Глава 14
Веня еще на подходе к двери своей квартиры, уловил странный кислый запах, брезгливо поморщился, решил, что ему показалось, вставил в замок ключ. Открыл дверь, шагнул за порог и тут же остановился как вкопанный.
Не показалось! В квартире воняло материнским загулом!
Мать запила!
Веня ненавидел эту вонь, его трясло от отвращения, мутило так, что в глазах темнело. Хотелось шире распахнуть окно, вывалить все следы пьянки на улицу, включая рыхлое, обмякшее от алкоголя тело матери. Но невозможно было избавиться от этой вони просто так, открыв пошире окно. Невозможно было вышвырнуть мать за окно. Уходило дня два-три, чтобы перестало вонять перегаром, сигаретными окурками, кислой капустой, которой мать любила закусывать, огуречным рассолом, луком. Дня два-три после того, как мать переставала пить. Бродила по квартире немытая, нечесаная, трясясь всем телом и без конца прося у него прощения.
Последний раз она запивала, когда вернулась с отсидки. Пила тогда с великой радости, упивалась водкой и свободой, как пояснила потом.
Что сегодня?! Что случилось?! Она не влезает ни в какие махинации, по мелочи – не в счет. Она честно работает. Пускай и на бандита. Но она честно готовит ему еду, убирает дом. Что случилось сегодня?!
Веня не стал разуваться, пошел в кухню, там горел свет и гремело стекло. Мать пила там.
– Ма, в чем дело?! – спросил он, едва вошел, и снова поморщился от отвращения.

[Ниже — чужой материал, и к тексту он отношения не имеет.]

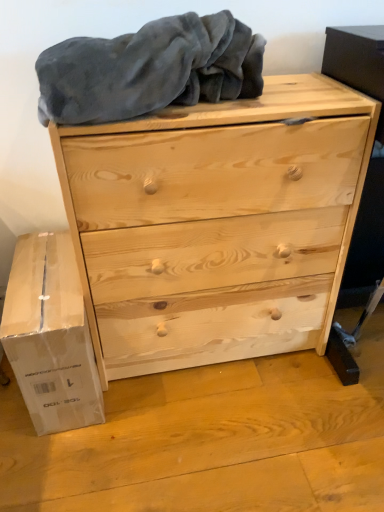 Where is `vacant space to the right of white cardboard box at lower left`? The height and width of the screenshot is (512, 384). vacant space to the right of white cardboard box at lower left is located at coordinates (166, 407). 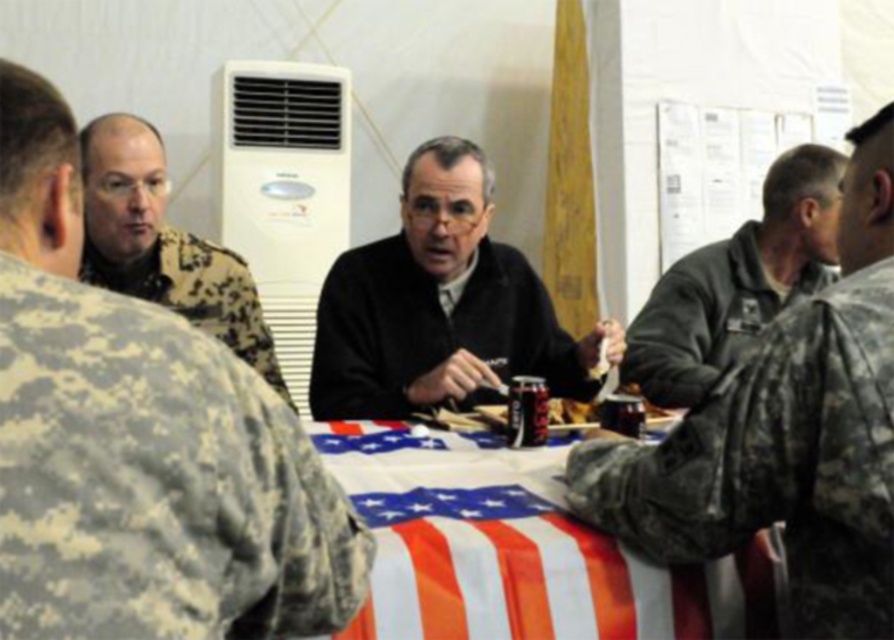 Question: Does american flag tablecloth at center appear under white plastic air conditioner at upper center?

Choices:
 (A) no
 (B) yes

Answer: (B)

Question: Which object is closer to the camera taking this photo?

Choices:
 (A) camouflage fabric uniform at left
 (B) camouflage uniform at left
 (C) american flag tablecloth at center

Answer: (A)

Question: Is dark gray fleece jacket at right thinner than black matte jacket at center?

Choices:
 (A) yes
 (B) no

Answer: (A)

Question: Among these objects, which one is farthest from the camera?

Choices:
 (A) white plastic air conditioner at upper center
 (B) camouflage uniform at left
 (C) dark gray fleece jacket at right

Answer: (A)

Question: In this image, where is camouflage fabric uniform at left located relative to gray matte jacket at right?

Choices:
 (A) below
 (B) above

Answer: (A)

Question: Which point appears farthest from the camera in this image?

Choices:
 (A) (302, 326)
 (B) (232, 534)
 (C) (470, 515)
 (D) (85, 150)

Answer: (A) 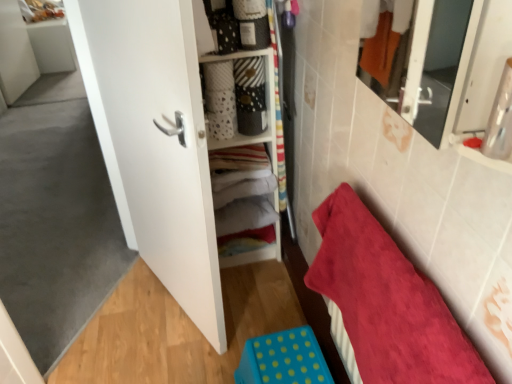 Question: Would you say white soft fabric at center is to the left or to the right of red plush towel at lower right in the picture?

Choices:
 (A) right
 (B) left

Answer: (B)

Question: Is white soft fabric at center wider or thinner than red plush towel at lower right?

Choices:
 (A) wide
 (B) thin

Answer: (A)

Question: Which object is positioned closest to the matte white cabinet at center?

Choices:
 (A) red plush towel at lower right
 (B) white matte door at center
 (C) blue polka dot plastic step stool at lower center
 (D) white soft fabric at center

Answer: (D)

Question: Which object is positioned farthest from the matte white cabinet at center?

Choices:
 (A) white matte door at center
 (B) red plush towel at lower right
 (C) white soft fabric at center
 (D) blue polka dot plastic step stool at lower center

Answer: (B) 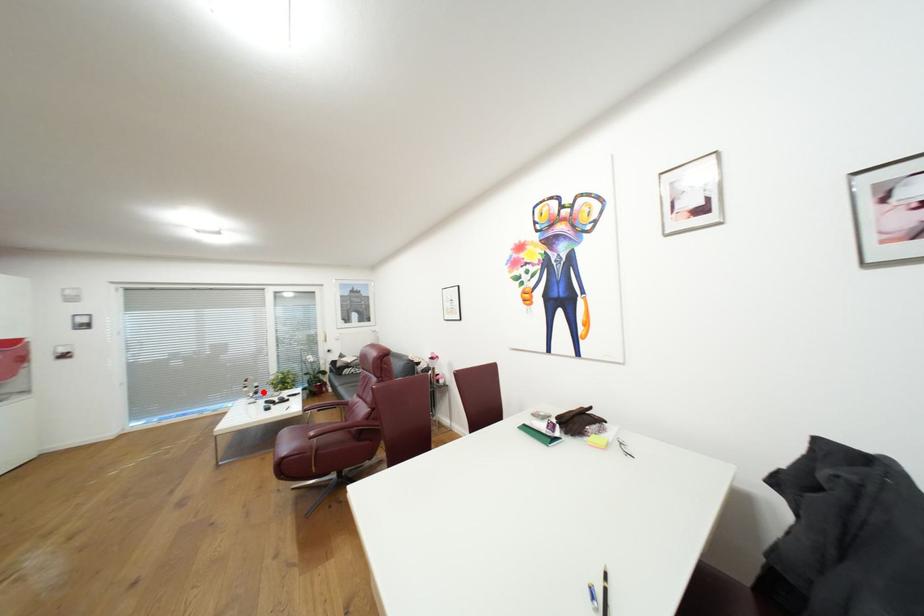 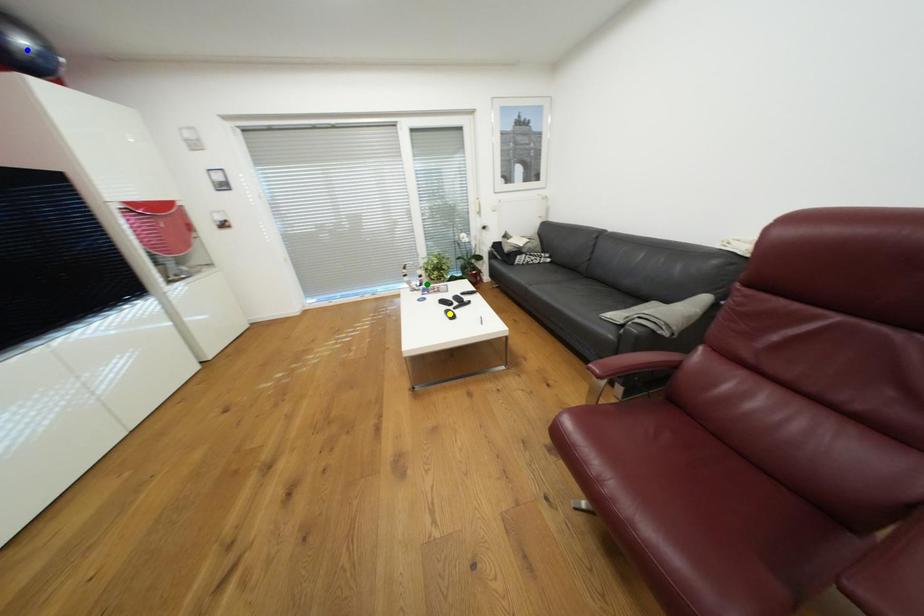 Question: I am providing you with two images of the same scene from different viewpoints. A red point is marked on the first image. You are given multiple points on the second image. Can you choose the point in image 2 that corresponds to the point in image 1?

Стол был завален упаковками с продуктами – жареные куриные ножки, вареники с картошкой, рыбные котлеты, квашеная капуста, маринованные огурцы. Большой граненый стакан, бутылка водки почти пустая. Рядом стояла нераспечатанная. Мать дремала, положив всклокоченную голову на скрещенные на столе руки. Одета она была по загульному – в спортивные штаны, широкую клетчатую рубашку. Это был день первый. За ним могло быть еще дня три-четыре.
– Ма, в чем дело?!
Веня, пользуясь тем, что мать ему не ответила, значит, спит мертвецким пьяным сном, схватил за горлышко целую бутылку водки, намереваясь убрать ее подальше.
– Поставь на место! – хрипло рявкнула на него мать, не поднимая головы.
Веня вздрогнул, послушался. Сел на соседний табурет, отодвинув его от стола подальше.
– Ты чего удумала-то, ма?! – Веня с тоской осмотрел моментально загаженную кухню, которую мать еще вчера вымыла и выскоблила до блеска. – Что могло случиться за такое короткое время? Ты что, в историю попала в какую-нибудь снова?
Помимо воли вопрос прозвучал с надеждой. Веня поежился, но угрызений совести не почувствовал.
А что такого-то?! Ему хорошо жилось без нее, между прочим! Тихо, спокойно. Его никто не обижал, никто ему не досаждал ни запоями, ни глупыми разговорами о женитьбе. Денег бывало маловато, но ничего. На баню и девок раз в неделю хватало.
– Вот тебе! – из-под скомканных прядей волос выполз внушительных размеров кукиш. – Не дождешься!
– А чего тогда нажралась? – Веня расстегнул куртку, в которой ходил на работу, достал носовой платок, обмакнул пот со лба. – Вонь в квартире, не продохнуть. Как я теперь спать буду, мам?!
Кукиш распрямился, растопыренные пальцы матери легли на стол, погладили поверхность, сдвинулись левее, еще, еще, нащупали стакан.
– Налей, – приказала мать.
Веня послушно плеснул ей водки. Она выпрямилась, глянула на него мутными глазами, в которых не было ни страха, ни радости, ни обиды, отрешенность только какая-то.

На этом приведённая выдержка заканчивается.